Cue_Cards Flashcards
What is Reconfigurable Computing (RC)?
Reconfigurable Computing (RC) uses programmable logic like FPGAs to accelerate computations. It combines software flexibility with hardware speed, exploits parallelism at various levels (bit, instruction, and process), and can be dynamically reconfigured for different tasks.
What are the main benefits of Spatial Computing?
Spatial computing improves performance by optimizing for specific problems, efficiently utilizing area, lowering power consumption due to customization, and allowing adaptation for changing requirements.

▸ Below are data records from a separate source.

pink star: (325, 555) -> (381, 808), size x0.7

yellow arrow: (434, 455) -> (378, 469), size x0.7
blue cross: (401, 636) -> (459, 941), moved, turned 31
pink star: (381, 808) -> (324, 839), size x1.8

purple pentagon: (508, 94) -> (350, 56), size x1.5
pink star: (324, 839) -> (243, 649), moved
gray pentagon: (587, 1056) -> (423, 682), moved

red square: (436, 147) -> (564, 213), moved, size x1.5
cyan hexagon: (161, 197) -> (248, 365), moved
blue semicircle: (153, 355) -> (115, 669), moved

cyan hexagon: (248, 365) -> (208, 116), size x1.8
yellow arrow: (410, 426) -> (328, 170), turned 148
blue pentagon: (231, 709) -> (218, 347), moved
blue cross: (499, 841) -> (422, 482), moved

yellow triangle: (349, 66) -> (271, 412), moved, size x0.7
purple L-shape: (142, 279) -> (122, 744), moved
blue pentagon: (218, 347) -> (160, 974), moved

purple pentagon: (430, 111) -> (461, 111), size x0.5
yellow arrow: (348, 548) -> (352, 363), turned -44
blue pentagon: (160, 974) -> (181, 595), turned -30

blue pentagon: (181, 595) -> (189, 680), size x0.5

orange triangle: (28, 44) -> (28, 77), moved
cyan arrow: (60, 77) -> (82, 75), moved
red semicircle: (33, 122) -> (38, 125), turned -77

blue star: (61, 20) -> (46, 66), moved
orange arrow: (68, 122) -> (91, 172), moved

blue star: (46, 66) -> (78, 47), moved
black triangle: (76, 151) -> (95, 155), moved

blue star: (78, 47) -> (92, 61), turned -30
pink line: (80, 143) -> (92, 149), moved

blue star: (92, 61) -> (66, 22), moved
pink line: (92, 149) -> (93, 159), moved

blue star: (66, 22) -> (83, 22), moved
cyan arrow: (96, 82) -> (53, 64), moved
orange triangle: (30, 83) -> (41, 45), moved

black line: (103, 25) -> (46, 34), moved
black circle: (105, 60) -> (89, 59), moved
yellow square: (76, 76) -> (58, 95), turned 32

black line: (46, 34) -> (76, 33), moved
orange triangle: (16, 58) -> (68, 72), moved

What techniques enhance RC performance?
Techniques to enhance performance include pipelining, which breaks tasks into stages, and parallelism, where multiple tasks execute simultaneously. For example, FPGAs utilize hardware-level parallelism for acceleration.
What are the coupling approaches in RC systems?
The coupling approaches in RC systems include functional units (FUs) integrated into the CPU’s data path, co-processors operating independently alongside the CPU, attached processing units similar to DMA but less tightly coupled, and standalone units with their own memory.
What is the trade-off between tight and loose coupling?
The trade-off between tight and loose coupling is in communication and independence. Tightly coupled systems have lower communication overhead but limited capability for complex tasks, while loosely coupled systems offer greater independence and parallelism but incur higher communication overhead.
How can we manage large FPGA designs?
Large FPGA designs can be managed by using the largest available FPGAs, optimizing architecture through semi-parallel or serial implementations, replacing floating-point arithmetic with fixed-point, or employing runtime reconfiguration to dynamically adapt the FPGA for different tasks.
What are the benefits of fixed-point arithmetic in FPGA designs?
Fixed-point arithmetic is advantageous because it is less costly, simpler in hardware, consumes less power, and is faster compared to floating-point arithmetic. However, it has limited precision and is not suitable for applications requiring high accuracy.
What are the differences between parallel, semi-parallel, and serial designs?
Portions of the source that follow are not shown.